The induction went... OK. I was in labor for 22 hours and pushed for almost four - was thisclose to a c-section. You really don't remember the pain afterwards, at least I don't. I do remember the fatigue, though. But it was all totally worth it, because Sophie is beautiful and amazing.
So I've had this blog post in my head for about two weeks now, but no time to write it. Joe's walking Sophie around, trying to get her to drop off, so I'm taking the opportunity to try to write it. It's my list of new mommy lessons I've learned in these four weeks.
- Computer time will be minimal. Well, til you figure out how to prop your netbook up on your Boppy and type one-handed. Oh, and don't expect to read the newspaper every day either.
- Burp cloths become household decor. You'll leave them draped over every piece of furniture in the house.
- Corrollary to No. 2: Pretty much anything baby-related becomes household decor. My living room currently has added the pack 'n play, swing, car seat, bouncy chair, and kick and play mat as part of the ambience. Sophie's hats are scattered hither and yon like the aforementioned burp cloths.
- If your mother can/is willing to stay with you and help with the baby, TAKE HER UP ON THIS. My mom managed a three-week stay. I can't tell you how grateful I am for her help. Two days after she left, my house was in shambles. Just having an extra set of hands while Joe was at work, or before company, was great. I also came home with swollen feet and ankles (which I did not have during pregnancy), plus I had an episiotomy. Aside from the usual need for a woman who's just given birth to take it easy, I needed to just a bit more. Another reason Mom was a godsend.
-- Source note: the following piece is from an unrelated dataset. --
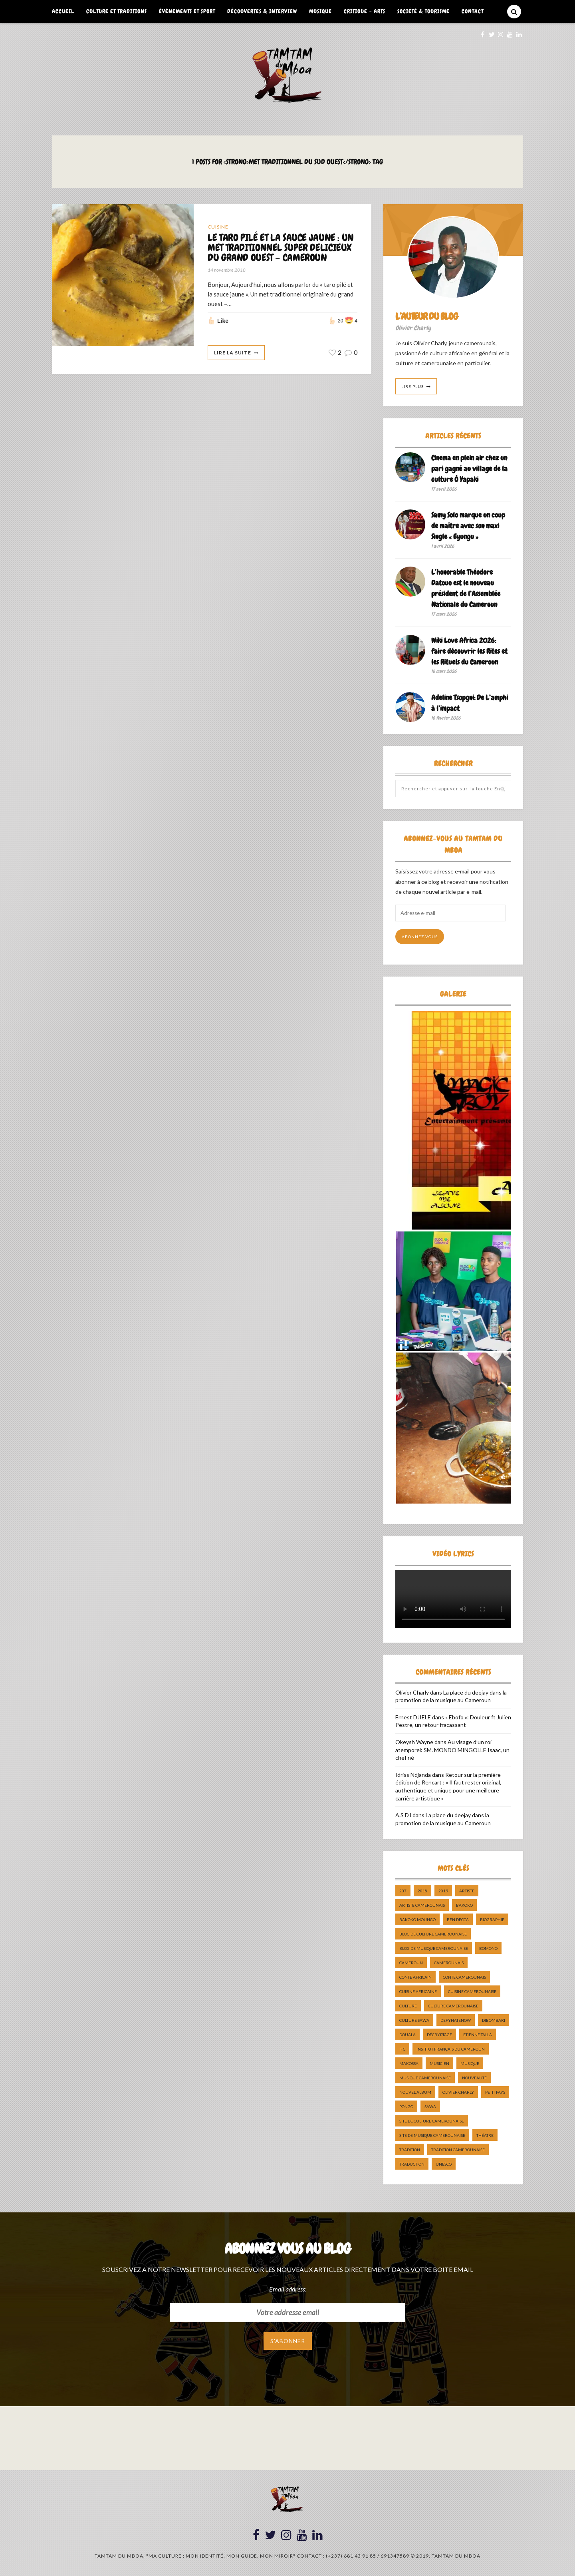 The width and height of the screenshot is (575, 2576). I want to click on cuisine camerounaise [cuisine camerounaise (10 éléments)], so click(472, 1991).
- Believe it or not, you will quickly adjust to lack of sleep. I like my sleep. I don't like to wake up. I usually took my sweet time rolling out of bed. But somehow, once you hear that baby crying, you will jump to attention. I can't say I'm not sometimes groggy (I stumbled a bit the other night as I got out of bed), but I can actually go from asleep to awake pretty darn fast now.
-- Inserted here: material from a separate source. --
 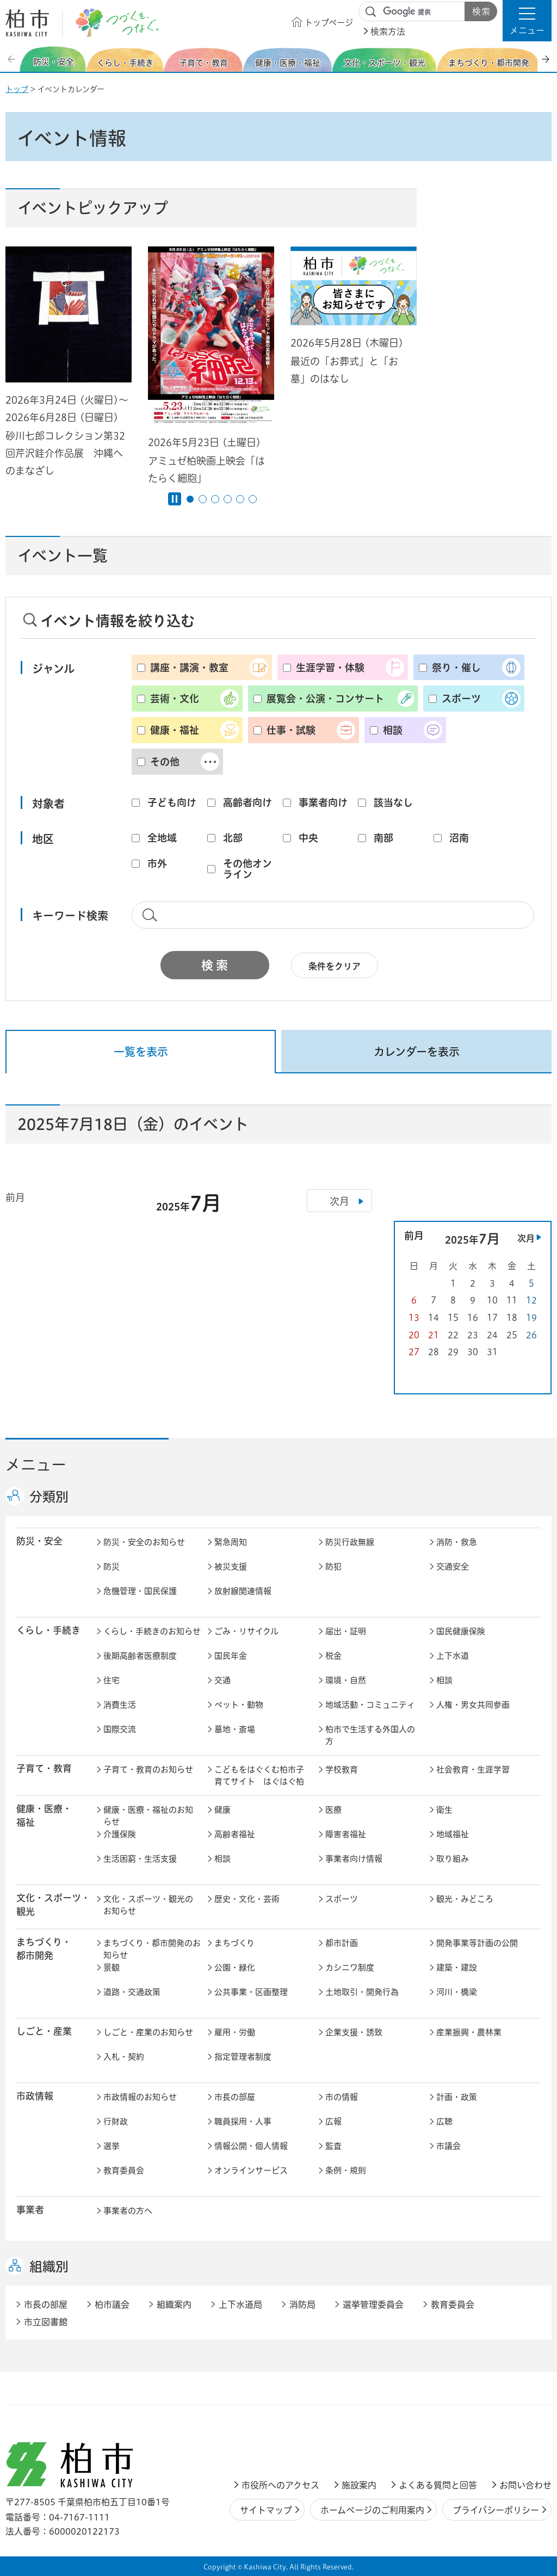 I want to click on 開発事業等計画の公開, so click(x=477, y=1943).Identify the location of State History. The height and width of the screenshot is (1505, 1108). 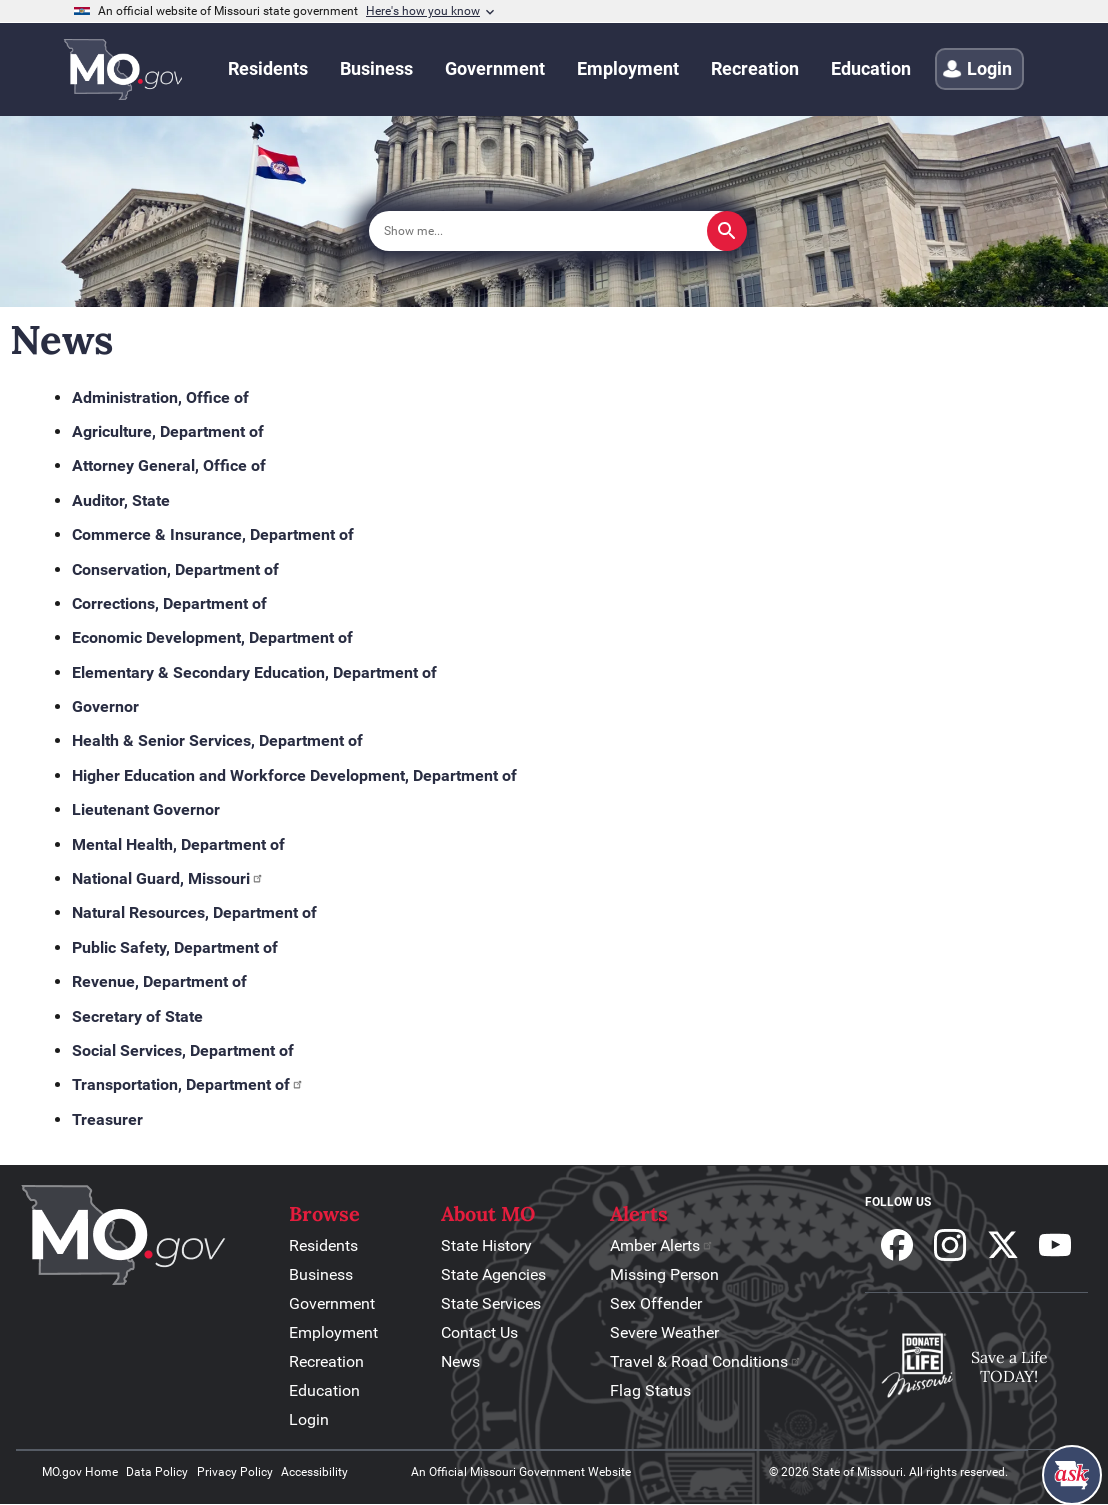
(486, 1245).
- You may have some weird fears at first. They'll go away. The first two nights we had Sophie home, I could NOT go to sleep if I were the only one still up. I just couldn't bear the thought of no one being awake to watch Sophie. I tried to sleep on the couch next to the pack 'n play, but at the slightest rustle my head would pop up like a prairie dog. My mom, God bless her, would relieve me and stay up with Sophie so I'd get some sleep. This did go away after about the third night, when we put her in the crib and I took the monitor into my room for the first time. At first, I jumped at every little sound, but exhaustion set in and I fell asleep. And then when she cried for real, it woke me up and I took care of her. After that, I was fine.
- Trust your instincts. Everyone has an opinion. Everyone will offer advice. There are classes, books, websites, you name it. If it doesn't sound right, you DON'T have to listen. Like my husband, the journalist, says, "If your mother says she loves you, get another source." Double-check anything that doesn't sound right.
- Accept the hormones. I thought I cried over silly things when I was pregnant. It got worse after I gave birth. One day I burst into tears because the balloons my family brought me were starting to deflate and I hadn't gotten a picture of Sophie with them. Don't worry, this too shall pass.
- Baby brain is real. Like I said, I've been trying to write this post for two weeks. I've probably forgotten half of what I wanted to put in it. I forget a lot of things now. Fortunately, I have not yet burned down the house. *crossing fingers*
- Who cares if it's gas? That smile will melt your heart. As will anything and everything about your baby. Sophie's adorable all the time, but sometimes I'll see her asleep and it takes my breath away all over again.